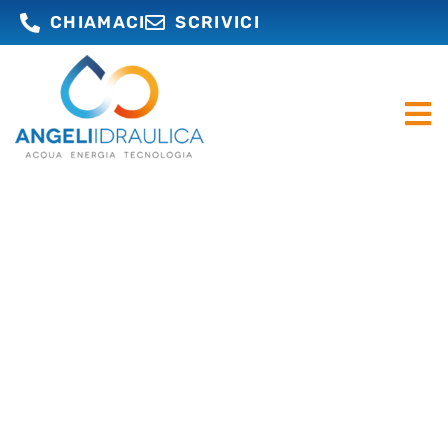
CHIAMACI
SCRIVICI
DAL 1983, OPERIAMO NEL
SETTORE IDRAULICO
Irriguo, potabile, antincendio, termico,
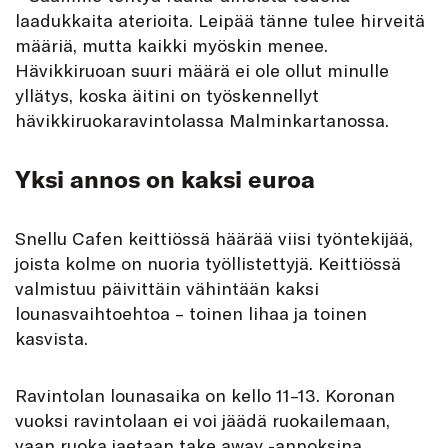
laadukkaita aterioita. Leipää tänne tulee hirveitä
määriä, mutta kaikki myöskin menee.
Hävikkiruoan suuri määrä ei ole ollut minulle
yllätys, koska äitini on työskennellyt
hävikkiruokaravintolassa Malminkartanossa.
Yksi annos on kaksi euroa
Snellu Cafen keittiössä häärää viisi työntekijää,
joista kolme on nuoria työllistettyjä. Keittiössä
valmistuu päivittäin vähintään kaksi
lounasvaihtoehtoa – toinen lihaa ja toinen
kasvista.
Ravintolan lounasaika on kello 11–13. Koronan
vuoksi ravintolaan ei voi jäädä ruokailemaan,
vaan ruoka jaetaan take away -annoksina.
------
== Work to complete ==
Copy out the lines above unchanged. Skip the images.

== Solution below ==
CHIAMACI
SCRIVICI
DAL 1983, OPERIAMO NEL
SETTORE IDRAULICO
Irriguo, potabile, antincendio, termico,
laadukkaita aterioita. Leipää tänne tulee hirveitä
määriä, mutta kaikki myöskin menee.
Hävikkiruoan suuri määrä ei ole ollut minulle
yllätys, koska äitini on työskennellyt
hävikkiruokaravintolassa Malminkartanossa.
Yksi annos on kaksi euroa
Snellu Cafen keittiössä häärää viisi työntekijää,
joista kolme on nuoria työllistettyjä. Keittiössä
valmistuu päivittäin vähintään kaksi
lounasvaihtoehtoa – toinen lihaa ja toinen
kasvista.
Ravintolan lounasaika on kello 11–13. Koronan
vuoksi ravintolaan ei voi jäädä ruokailemaan,
vaan ruoka jaetaan take away -annoksina.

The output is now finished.